ECLI:NL:RBDHA:2016:5176
Rechtbank Den Haag
- Eerste aanleg - enkelvoudig
- Rechtspraak.nl
Beroep tegen de vastgestelde waarde van een onroerende zaak en de daarop gebaseerde aanslag onroerende-zaakbelastingen
In deze zaak heeft de rechtbank Den Haag op 14 april 2016 uitspraak gedaan in een geschil tussen eiser, vertegenwoordigd door zijn gemachtigde M.R. van Yperen, en de heffingsambtenaar van de gemeente [plaats]. Het geschil betreft de vastgestelde waarde van een kantoorgebouw, gelegen aan [adres] te [plaats], voor de onroerende-zaakbelastingen voor het jaar 2015. De waarde was oorspronkelijk vastgesteld op € 1.187.000, maar na bezwaar door eiser werd deze verlaagd naar € 1.094.000. Eiser heeft beroep ingesteld tegen deze beslissing van de verweerder.
De rechtbank heeft vastgesteld dat de waarde van het kantoorgebouw op de waardepeildatum, 1 januari 2014, moet worden bepaald op basis van de gecorrigeerde vervangingswaarde, zoals voorgeschreven door de Wet waardering onroerende zaken (Wet WOZ). De rechtbank oordeelt dat verweerder aannemelijk heeft gemaakt dat de vastgestelde waarde niet te hoog is en dat de door verweerder aangedragen vergelijkingspanden representatief zijn voor de ligging van het kantoorgebouw. Eiser's argumenten over de waarde zijn niet overtuigend genoeg om de vastgestelde waarde te weerleggen.

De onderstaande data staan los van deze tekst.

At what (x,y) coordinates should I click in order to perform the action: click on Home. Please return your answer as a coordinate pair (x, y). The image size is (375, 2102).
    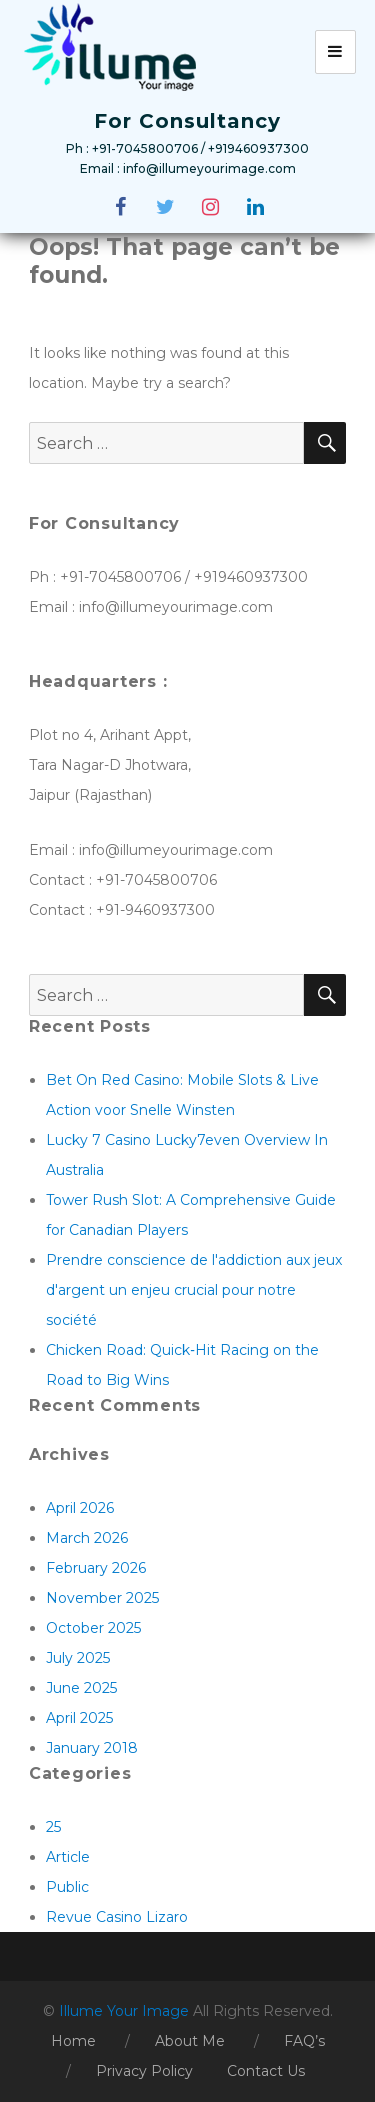     Looking at the image, I should click on (73, 2041).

De rechtbank heeft ook geoordeeld over de proceskosten en heeft verweerder veroordeeld tot vergoeding van de gemaakte kosten door eiser, die in totaal zijn vastgesteld op € 1.049,03. De rechtbank heeft het beroep van eiser voor het grootste deel ongegrond verklaard, maar gegrond voor wat betreft de proceskostenvergoeding in bezwaar. De uitspraak is openbaar gedaan en partijen hebben de mogelijkheid om binnen zes weken hoger beroep in te stellen bij het gerechtshof Den Haag.